→ **Directions**: Line by line, copy out the entries exactly and leave the pictures behind.

[Records drawn from a dataset]
::::
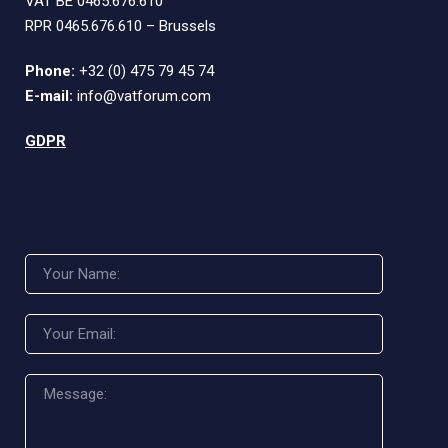
VAT BE 0465.676.610
RPR 0465.676.610 – Brussels
Phone:
+32 (0) 475 79 45 74
E-mail:
info@vatforum.com
GDPR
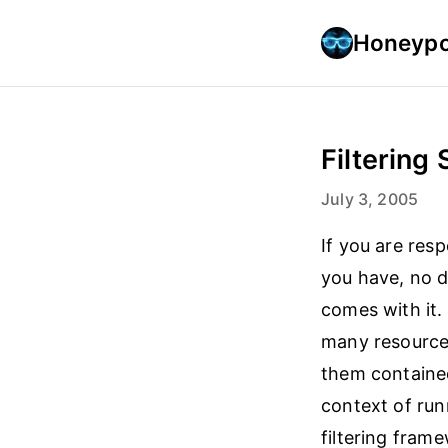
Honeypo
Filtering
July 3, 2005
If you are res
you have, no 
comes with it.
many resource
them contained
context of run
filtering fram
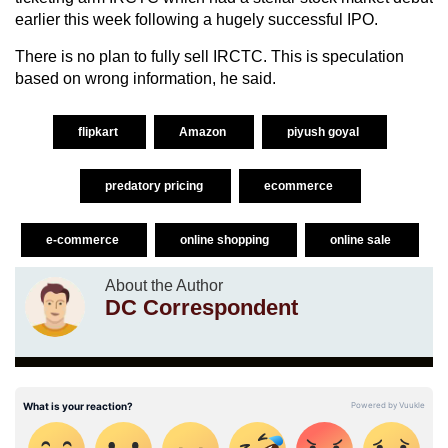
earlier this week following a hugely successful IPO.
There is no plan to fully sell IRCTC. This is speculation
based on wrong information, he said.
flipkart
Amazon
piyush goyal
predatory pricing
ecommerce
e-commerce
online shopping
online sale
About the Author
DC Correspondent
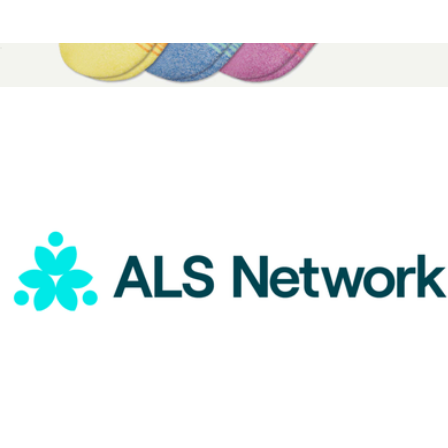
ALS Network Donation
$25
Pride Ankle Sock 3-Pack
$42
Bombas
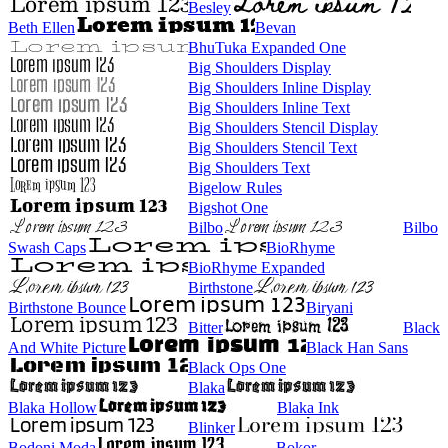
Besley
Beth Ellen
Bevan
BhuTuka Expanded One
Big Shoulders Display
Big Shoulders Inline Display
Big Shoulders Inline Text
Big Shoulders Stencil Display
Big Shoulders Stencil Text
Big Shoulders Text
Bigelow Rules
Bigshot One
Bilbo
Bilbo
Swash Caps
BioRhyme
BioRhyme Expanded
Birthstone
Birthstone Bounce
Biryani
Bitter
Black
And White Picture
Black Han Sans
Black Ops One
Blaka
Blaka Hollow
Blaka Ink
Blinker
Bodoni Moda
Bokor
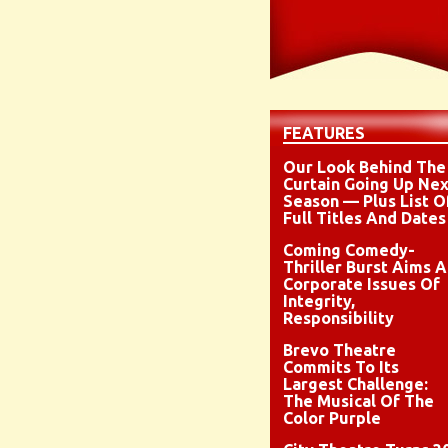
FEATURES
Our Look Behind The
Curtain Going Up Nex
Season — Plus List O
Full Titles And Dates
Coming Comedy-
Thriller Burst Aims A
Corporate Issues Of
Integrity,
Responsibility
Brevo Theatre
Commits To Its
Largest Challenge:
The Musical Of The
Color Purple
::::
→ **Answer for the task**:
VAT BE 0465.676.610
RPR 0465.676.610 – Brussels
Phone:
+32 (0) 475 79 45 74
E-mail:
info@vatforum.com
GDPR
Honeypo
Filtering
July 3, 2005
If you are res
you have, no 
comes with it.
many resource
them contained
context of run
filtering fram
earlier this week following a hugely successful IPO.
There is no plan to fully sell IRCTC. This is speculation
based on wrong information, he said.
flipkart
Amazon
piyush goyal
predatory pricing
ecommerce
e-commerce
online shopping
online sale
About the Author
DC Correspondent
ALS Network Donation
$25
Pride Ankle Sock 3-Pack
$42
Bombas
Besley
Beth Ellen
Bevan
BhuTuka Expanded One
Big Shoulders Display
Big Shoulders Inline Display
Big Shoulders Inline Text
Big Shoulders Stencil Display
Big Shoulders Stencil Text
Big Shoulders Text
Bigelow Rules
Bigshot One
Bilbo
Bilbo
Swash Caps
BioRhyme
BioRhyme Expanded
Birthstone
Birthstone Bounce
Biryani
Bitter
Black
And White Picture
Black Han Sans
Black Ops One
Blaka
Blaka Hollow
Blaka Ink
Blinker
Bodoni Moda
Bokor
FEATURES
Our Look Behind The
Curtain Going Up Nex
Season — Plus List O
Full Titles And Dates
Coming Comedy-
Thriller Burst Aims A
Corporate Issues Of
Integrity,
Responsibility
Brevo Theatre
Commits To Its
Largest Challenge:
The Musical Of The
Color Purple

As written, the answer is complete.